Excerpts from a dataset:

====================

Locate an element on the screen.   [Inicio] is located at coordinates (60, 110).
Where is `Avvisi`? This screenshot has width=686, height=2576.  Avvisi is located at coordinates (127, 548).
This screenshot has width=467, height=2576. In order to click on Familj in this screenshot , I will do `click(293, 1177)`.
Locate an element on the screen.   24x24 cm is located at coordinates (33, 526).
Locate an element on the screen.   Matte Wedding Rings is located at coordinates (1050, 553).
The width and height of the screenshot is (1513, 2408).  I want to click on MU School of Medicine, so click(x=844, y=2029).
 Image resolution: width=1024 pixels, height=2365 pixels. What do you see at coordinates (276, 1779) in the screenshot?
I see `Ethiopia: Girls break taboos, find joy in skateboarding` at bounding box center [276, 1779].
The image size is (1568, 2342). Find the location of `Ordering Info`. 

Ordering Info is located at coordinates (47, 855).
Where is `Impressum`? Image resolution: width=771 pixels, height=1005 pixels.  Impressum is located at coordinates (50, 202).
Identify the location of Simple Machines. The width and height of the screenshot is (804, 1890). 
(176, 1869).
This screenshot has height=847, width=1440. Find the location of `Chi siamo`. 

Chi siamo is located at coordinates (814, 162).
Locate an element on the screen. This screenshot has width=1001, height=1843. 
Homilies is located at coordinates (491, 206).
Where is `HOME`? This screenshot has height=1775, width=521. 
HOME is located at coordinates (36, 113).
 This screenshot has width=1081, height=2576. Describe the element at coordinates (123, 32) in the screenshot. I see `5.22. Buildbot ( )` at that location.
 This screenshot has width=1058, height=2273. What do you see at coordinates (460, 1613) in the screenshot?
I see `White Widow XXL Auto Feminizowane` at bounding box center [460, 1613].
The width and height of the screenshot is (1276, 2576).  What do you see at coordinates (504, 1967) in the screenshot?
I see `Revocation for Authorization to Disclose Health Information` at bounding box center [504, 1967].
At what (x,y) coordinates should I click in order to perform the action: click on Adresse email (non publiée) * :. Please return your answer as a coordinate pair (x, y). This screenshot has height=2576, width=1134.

====================

- [TASK BRIEF]:
Please return all of the records exactly.

- [ANSWER SPACE]:
Locate an element on the screen.   [Inicio] is located at coordinates (60, 110).
Where is `Avvisi`? This screenshot has width=686, height=2576.  Avvisi is located at coordinates (127, 548).
This screenshot has width=467, height=2576. In order to click on Familj in this screenshot , I will do `click(293, 1177)`.
Locate an element on the screen.   24x24 cm is located at coordinates (33, 526).
Locate an element on the screen.   Matte Wedding Rings is located at coordinates (1050, 553).
The width and height of the screenshot is (1513, 2408).  I want to click on MU School of Medicine, so click(x=844, y=2029).
 Image resolution: width=1024 pixels, height=2365 pixels. What do you see at coordinates (276, 1779) in the screenshot?
I see `Ethiopia: Girls break taboos, find joy in skateboarding` at bounding box center [276, 1779].
The image size is (1568, 2342). Find the location of `Ordering Info`. 

Ordering Info is located at coordinates (47, 855).
Where is `Impressum`? Image resolution: width=771 pixels, height=1005 pixels.  Impressum is located at coordinates (50, 202).
Identify the location of Simple Machines. The width and height of the screenshot is (804, 1890). 
(176, 1869).
This screenshot has height=847, width=1440. Find the location of `Chi siamo`. 

Chi siamo is located at coordinates (814, 162).
Locate an element on the screen. This screenshot has width=1001, height=1843. 
Homilies is located at coordinates (491, 206).
Where is `HOME`? This screenshot has height=1775, width=521. 
HOME is located at coordinates (36, 113).
 This screenshot has width=1081, height=2576. Describe the element at coordinates (123, 32) in the screenshot. I see `5.22. Buildbot ( )` at that location.
 This screenshot has width=1058, height=2273. What do you see at coordinates (460, 1613) in the screenshot?
I see `White Widow XXL Auto Feminizowane` at bounding box center [460, 1613].
The width and height of the screenshot is (1276, 2576).  What do you see at coordinates (504, 1967) in the screenshot?
I see `Revocation for Authorization to Disclose Health Information` at bounding box center [504, 1967].
At what (x,y) coordinates should I click in order to perform the action: click on Adresse email (non publiée) * :. Please return your answer as a coordinate pair (x, y). This screenshot has height=2576, width=1134.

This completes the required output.